The damage sustained during the 1802 earthquake was repaired by Paharnic Nicolae in 1810. Following a series of five smaller earthquakes during the 1820s and '30s, further repairs were carried out in 1834. More damage, repaired subsequently, was caused by the 1838 quake. The Great Fire of Bucharest in 1847 burned the church and the bell tower, to the west, which also served as a gate. The 1848 pisanie, located in the narthex, notes that the former abbot from Focșani carried out the repairs. The tower remained half destroyed, with the bells hanging from four wooden poles. It was demolished in 1936–1937 in order to make way for an apartment building.

The weakened masonry domes weee also removed in 1848 and replaced by wooden ones coated in tin. Other repairs took place in 1856, 1864, and 1877, while a robbery occurred in 1857. The school was renovated around that time. Later, a new building, still in existence, was added on the east side and used as a shelter for the poor. In 1937, a visiting Nicolae Iorga was struck by the church’s state of decay, ordering immediate repairs as head of the Historic Monuments Commission. A thorough plan was drawn up and intermittently executed between 1937 and 1945. Due to a lack of funds, the only elements carried out were the dome and roof repairs, the floor and window renovations and the replacement of the main door with one resembling its counterpart at Neamț Monastery. More repairs were undertaken following the 1940 and 1977 earthquakes. Between 1984 and 1989, the Nicolae Ceaușescu regime threatened the church with demolition. In 1985–1986, the surrounding buildings, largely belonging to the Jewish community, were torn down as part of the Centrul Civic project.
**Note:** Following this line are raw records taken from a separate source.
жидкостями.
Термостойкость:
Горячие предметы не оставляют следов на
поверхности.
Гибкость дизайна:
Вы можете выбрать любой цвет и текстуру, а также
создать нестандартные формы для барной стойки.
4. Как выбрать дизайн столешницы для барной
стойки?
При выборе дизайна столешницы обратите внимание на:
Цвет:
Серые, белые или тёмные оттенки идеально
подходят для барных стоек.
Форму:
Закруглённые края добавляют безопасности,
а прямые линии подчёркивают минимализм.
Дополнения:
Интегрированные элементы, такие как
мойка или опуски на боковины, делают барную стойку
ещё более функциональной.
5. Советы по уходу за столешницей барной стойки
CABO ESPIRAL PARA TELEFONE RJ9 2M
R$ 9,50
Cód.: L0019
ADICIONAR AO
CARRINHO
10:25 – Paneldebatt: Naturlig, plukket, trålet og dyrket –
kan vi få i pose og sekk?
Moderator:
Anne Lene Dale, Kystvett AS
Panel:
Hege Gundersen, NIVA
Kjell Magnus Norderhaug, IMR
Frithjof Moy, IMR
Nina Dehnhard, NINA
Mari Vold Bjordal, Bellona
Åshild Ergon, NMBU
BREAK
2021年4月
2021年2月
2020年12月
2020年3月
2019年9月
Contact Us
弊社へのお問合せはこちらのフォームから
A 1998 exterior consolidation was only partial, and destroyed traces of frescoes.

==Description==
The cross-shaped church measures 24.6 meters long by 9.2 meters wide, rising to 8 meters high at the cornice and 17 meters at the dome. A typical 18th-century church, it features an open portico, an extended narthex, a dome above the nave and a bell tower on the narthex: both octagonal, on square bases, initially of masonry, now of tin-plated wood. Entry into the portico is through an arch. An 1810 intervention completely enclosed the arches in masonry; these were opened up during a restoration carried out between 2005 and 2010, meant to bring the church back to its original appearance. The portico is as high as the nave, with a spherical ceiling. During its enclosed phase, light entered through two small windows on the west side and one each on the north and south. The painting, once blackened by age but since cleaned, dates to the 18th century on the ceiling and to 1810 on the walls. There are four graves, from 1764, 1775 and 1830.
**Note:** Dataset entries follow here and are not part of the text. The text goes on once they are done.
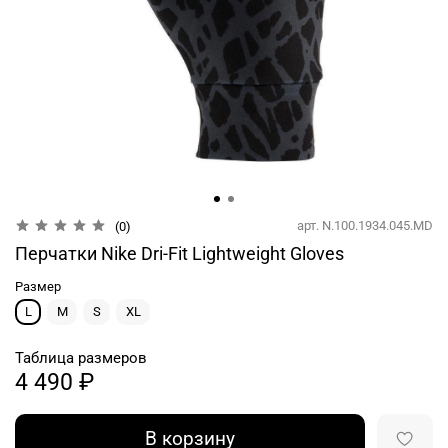
арт.
N.100.1934.045.MD
(0)
Перчатки Nike Dri-Fit Lightweight Gloves
Размер
L
M
S
XL
Таблица размеров
4 490 ₽
В корзину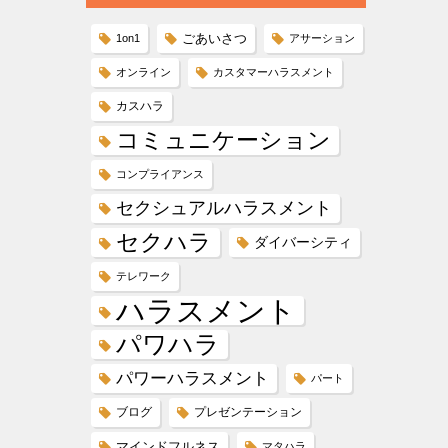
ごあいさつ
1on1
アサーション
オンライン
カスタマーハラスメント
カスハラ
コミュニケーション
コンプライアンス
セクシュアルハラスメント
セクハラ
ダイバーシティ
テレワーク
ハラスメント
パワハラ
パワーハラスメント
パート
ブログ
プレゼンテーション
マインドフルネス
マタハラ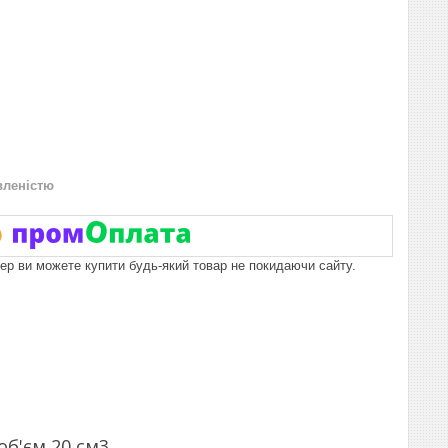
вленістю
пер ви можете купити будь-який товар не покидаючи сайту.
б'єм 20 см3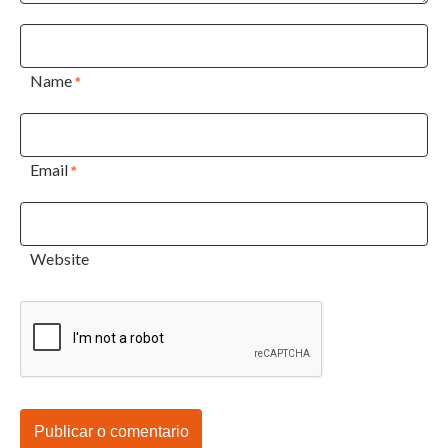
Name
*
Email
*
Website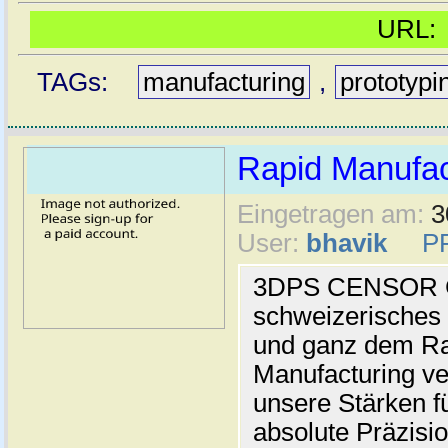
URL
TAGs:
manufacturing
,
prototypi
Rapid Manufac
Eingetragen am:
3
User:
bhavik
P
3DPS CENSOR Gm
schweizerisches 
und ganz dem Ra
Manufacturing ve
unsere Stärken fü
absolute Präzisio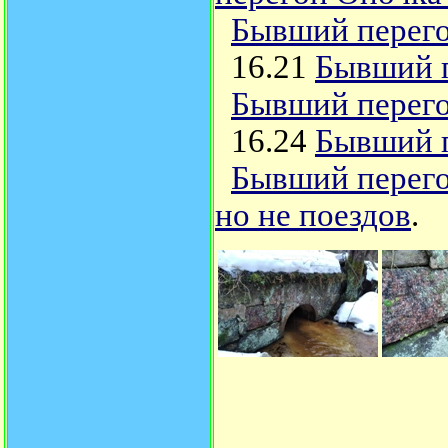
Бывший перего
16.21
Бывший п
Бывший перего
16.24
Бывший п
Бывший перего
но не поездов
.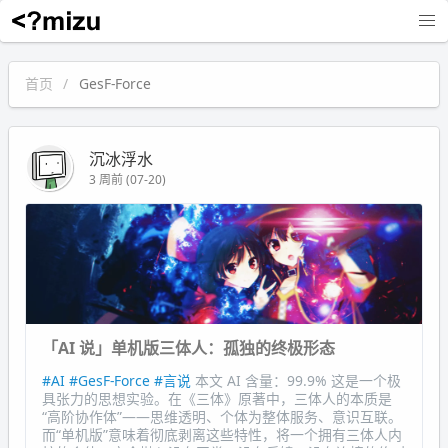
沉冰浮水
首页
GesF-Force
沉冰浮水
3 周前 (07-20)
「AI 说」单机版三体人：孤独的终极形态
#AI
#GesF-Force
#言说
本文 AI 含量：99.9% 这是一个极
具张力的思想实验。在《三体》原著中，三体人的本质是
“高阶协作体”——思维透明、个体为整体服务、意识互联。
而“单机版”意味着彻底剥离这些特性，将一个拥有三体人内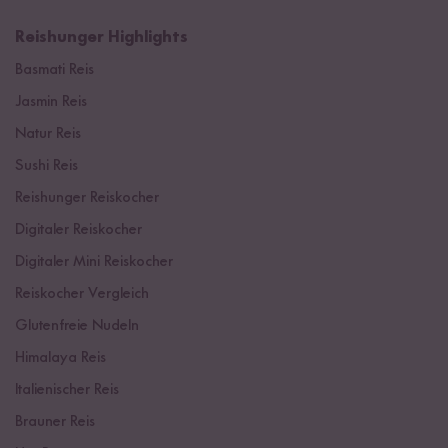
Reishunger Highlights
Basmati Reis
Jasmin Reis
Natur Reis
Sushi Reis
Reishunger Reiskocher
Digitaler Reiskocher
Digitaler Mini Reiskocher
Reiskocher Vergleich
Glutenfreie Nudeln
Himalaya Reis
Italienischer Reis
Brauner Reis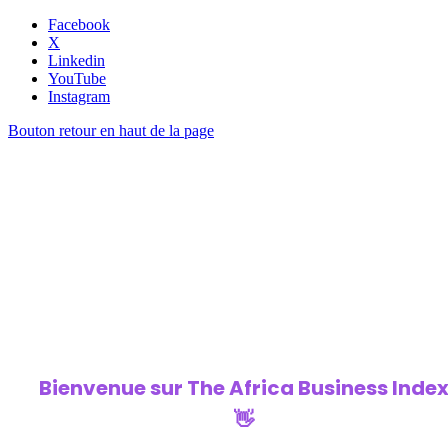
Facebook
X
Linkedin
YouTube
Instagram
Bouton retour en haut de la page
Bienvenue sur
The Africa Business Inde
👋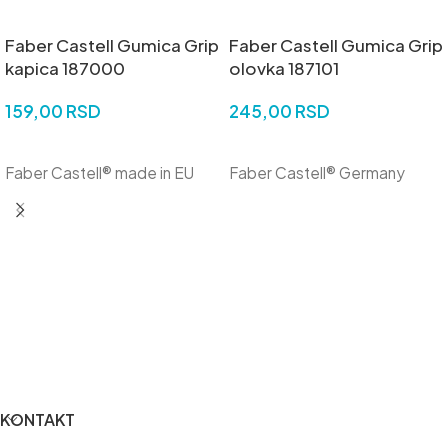
Faber Castell Gumica Grip
Faber Castell Gumica Grip
kapica 187000
olovka 187101
159,00
RSD
245,00
RSD
DODAJ U KORPU
DODAJ U KORPU
Faber Castell® made in EU
Faber Castell® Germany
KONTAKT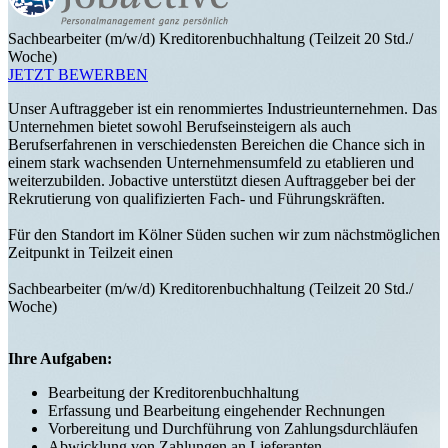
Sachbearbeiter (m/w/d) Kreditorenbuchhaltung (Teilzeit 20 Std./
Woche)
JETZT BEWERBEN
Unser Auftraggeber ist ein renommiertes Industrieunternehmen. Das
Unternehmen bietet sowohl Berufseinsteigern als auch
Berufserfahrenen in verschiedensten Bereichen die Chance sich in
einem stark wachsenden Unternehmensumfeld zu etablieren und
weiterzubilden. Jobactive unterstützt diesen Auftraggeber bei der
Rekrutierung von qualifizierten Fach- und Führungskräften.
Für den Standort im Kölner Süden suchen wir zum nächstmöglichen
Zeitpunkt in Teilzeit einen
Sachbearbeiter (m/w/d) Kreditorenbuchhaltung (Teilzeit 20 Std./
Woche)
Ihre Aufgaben:
Bearbeitung der Kreditorenbuchhaltung
Erfassung und Bearbeitung eingehender Rechnungen
Vorbereitung und Durchführung von Zahlungsdurchläufen
Abwicklung von Zahlungen an Lieferanten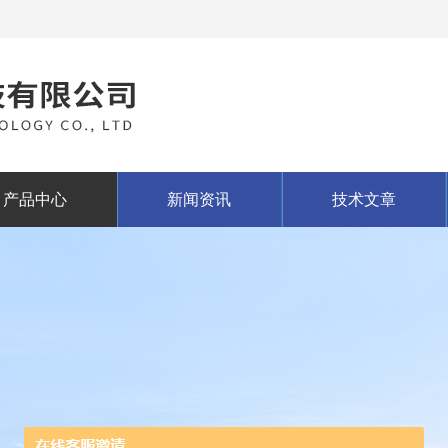
产品中心
新闻资讯
技术文章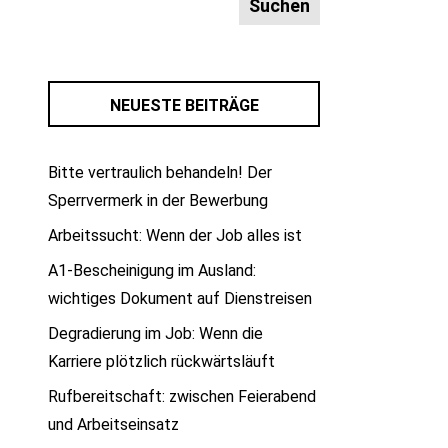
NEUESTE BEITRÄGE
Bitte vertraulich behandeln! Der
Sperrvermerk in der Bewerbung
Arbeitssucht: Wenn der Job alles ist
A1-Bescheinigung im Ausland:
wichtiges Dokument auf Dienstreisen
Degradierung im Job: Wenn die
Karriere plötzlich rückwärtsläuft
Rufbereitschaft: zwischen Feierabend
und Arbeitseinsatz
Next comes the narthex, entered through a portal carved in stone, where the pisanie is placed. Once separated from the nave by three arches resting on columns, it too has a spherical ceiling, on which sits the original bell tower base. The tholobate is from 1847-1848, while the painting was added after 1847. Passage into the nave is through a very wide double arch, replacing the old arches, probably eliminated in 1847. Two original columns with pedestal and capital remain, attached to the north and south walls. The nave retains the arches that support the masonry base of the Pantocrator dome. The apses have vaulted ceilings painted in 1847. The altar apse has a similar ceiling, resting on consoles.

The original exterior was plastered and covered in watercolor frescoes; today, just the plaster remains. A string course of bricks in profile divides the upper and lower parts of the facade almost evenly. The windows have stone frames, simple and protruding, perhaps original to the construction. The western facade has a triangular tympanum, probably emerging from a neoclassical pediment added in 1847–1848. Immediately below this, and above the string course, there is a niche painted with an icon of the patron saint. The fairly large yard, planted with bushes and trees, entirely surrounds the church. The wooden bell tower, dated 1936–1937, is in the northeast corner. The parish house, on the south side of the yard, is separated by a fence.

The church is listed as a historic monument by Romania's Ministry of Culture and Religious Affairs.